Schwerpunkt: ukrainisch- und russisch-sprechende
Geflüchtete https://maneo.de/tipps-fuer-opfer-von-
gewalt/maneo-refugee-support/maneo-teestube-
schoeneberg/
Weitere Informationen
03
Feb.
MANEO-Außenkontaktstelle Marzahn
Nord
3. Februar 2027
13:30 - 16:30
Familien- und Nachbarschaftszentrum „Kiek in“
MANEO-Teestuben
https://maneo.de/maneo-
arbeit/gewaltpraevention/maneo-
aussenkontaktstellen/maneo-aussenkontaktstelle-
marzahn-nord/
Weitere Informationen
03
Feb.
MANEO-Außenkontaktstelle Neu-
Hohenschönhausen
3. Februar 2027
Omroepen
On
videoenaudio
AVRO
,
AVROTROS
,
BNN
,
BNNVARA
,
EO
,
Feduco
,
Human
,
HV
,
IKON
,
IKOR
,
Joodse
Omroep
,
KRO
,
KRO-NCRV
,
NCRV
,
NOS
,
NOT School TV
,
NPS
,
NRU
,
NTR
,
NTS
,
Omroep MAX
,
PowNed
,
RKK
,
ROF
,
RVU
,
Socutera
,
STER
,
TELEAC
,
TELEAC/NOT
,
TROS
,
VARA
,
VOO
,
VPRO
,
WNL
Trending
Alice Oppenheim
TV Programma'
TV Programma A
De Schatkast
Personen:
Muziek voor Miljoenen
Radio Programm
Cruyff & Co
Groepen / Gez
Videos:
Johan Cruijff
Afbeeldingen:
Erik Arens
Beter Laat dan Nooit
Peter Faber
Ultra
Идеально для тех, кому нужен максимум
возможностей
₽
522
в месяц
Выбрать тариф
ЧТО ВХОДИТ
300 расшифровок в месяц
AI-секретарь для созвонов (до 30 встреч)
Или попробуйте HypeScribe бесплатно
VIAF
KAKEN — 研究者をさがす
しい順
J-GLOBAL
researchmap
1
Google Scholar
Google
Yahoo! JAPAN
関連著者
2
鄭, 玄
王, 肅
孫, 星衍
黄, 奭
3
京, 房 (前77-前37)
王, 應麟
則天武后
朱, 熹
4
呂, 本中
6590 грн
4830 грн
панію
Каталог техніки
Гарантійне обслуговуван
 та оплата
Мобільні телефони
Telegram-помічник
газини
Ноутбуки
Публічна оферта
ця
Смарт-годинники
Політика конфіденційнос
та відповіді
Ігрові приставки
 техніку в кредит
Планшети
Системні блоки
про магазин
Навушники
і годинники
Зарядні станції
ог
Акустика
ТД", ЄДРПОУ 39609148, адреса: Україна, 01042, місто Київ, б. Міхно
......
■ Work instructions: Your task is to repeat each of the records above exactly.

■ Solved problem:
Schwerpunkt: ukrainisch- und russisch-sprechende
Geflüchtete https://maneo.de/tipps-fuer-opfer-von-
gewalt/maneo-refugee-support/maneo-teestube-
schoeneberg/
Weitere Informationen
03
Feb.
MANEO-Außenkontaktstelle Marzahn
Nord
3. Februar 2027
13:30 - 16:30
Familien- und Nachbarschaftszentrum „Kiek in“
MANEO-Teestuben
https://maneo.de/maneo-
arbeit/gewaltpraevention/maneo-
aussenkontaktstellen/maneo-aussenkontaktstelle-
marzahn-nord/
Weitere Informationen
03
Feb.
MANEO-Außenkontaktstelle Neu-
Hohenschönhausen
3. Februar 2027
Omroepen
On
videoenaudio
AVRO
,
AVROTROS
,
BNN
,
BNNVARA
,
EO
,
Feduco
,
Human
,
HV
,
IKON
,
IKOR
,
Joodse
Omroep
,
KRO
,
KRO-NCRV
,
NCRV
,
NOS
,
NOT School TV
,
NPS
,
NRU
,
NTR
,
NTS
,
Omroep MAX
,
PowNed
,
RKK
,
ROF
,
RVU
,
Socutera
,
STER
,
TELEAC
,
TELEAC/NOT
,
TROS
,
VARA
,
VOO
,
VPRO
,
WNL
Trending
Alice Oppenheim
TV Programma'
TV Programma A
De Schatkast
Personen:
Muziek voor Miljoenen
Radio Programm
Cruyff & Co
Groepen / Gez
Videos:
Johan Cruijff
Afbeeldingen:
Erik Arens
Beter Laat dan Nooit
Peter Faber
Ultra
Идеально для тех, кому нужен максимум
возможностей
₽
522
в месяц
Выбрать тариф
ЧТО ВХОДИТ
300 расшифровок в месяц
AI-секретарь для созвонов (до 30 встреч)
Или попробуйте HypeScribe бесплатно
VIAF
KAKEN — 研究者をさがす
しい順
J-GLOBAL
researchmap
1
Google Scholar
Google
Yahoo! JAPAN
関連著者
2
鄭, 玄
王, 肅
孫, 星衍
黄, 奭
3
京, 房 (前77-前37)
王, 應麟
則天武后
朱, 熹
4
呂, 本中
6590 грн
4830 грн
панію
Каталог техніки
Гарантійне обслуговуван
 та оплата
Мобільні телефони
Telegram-помічник
газини
Ноутбуки
Публічна оферта
ця
Смарт-годинники
Політика конфіденційнос
та відповіді
Ігрові приставки
 техніку в кредит
Планшети
Системні блоки
про магазин
Навушники
і годинники
Зарядні станції
ог
Акустика
ТД", ЄДРПОУ 39609148, адреса: Україна, 01042, місто Київ, б. Міхно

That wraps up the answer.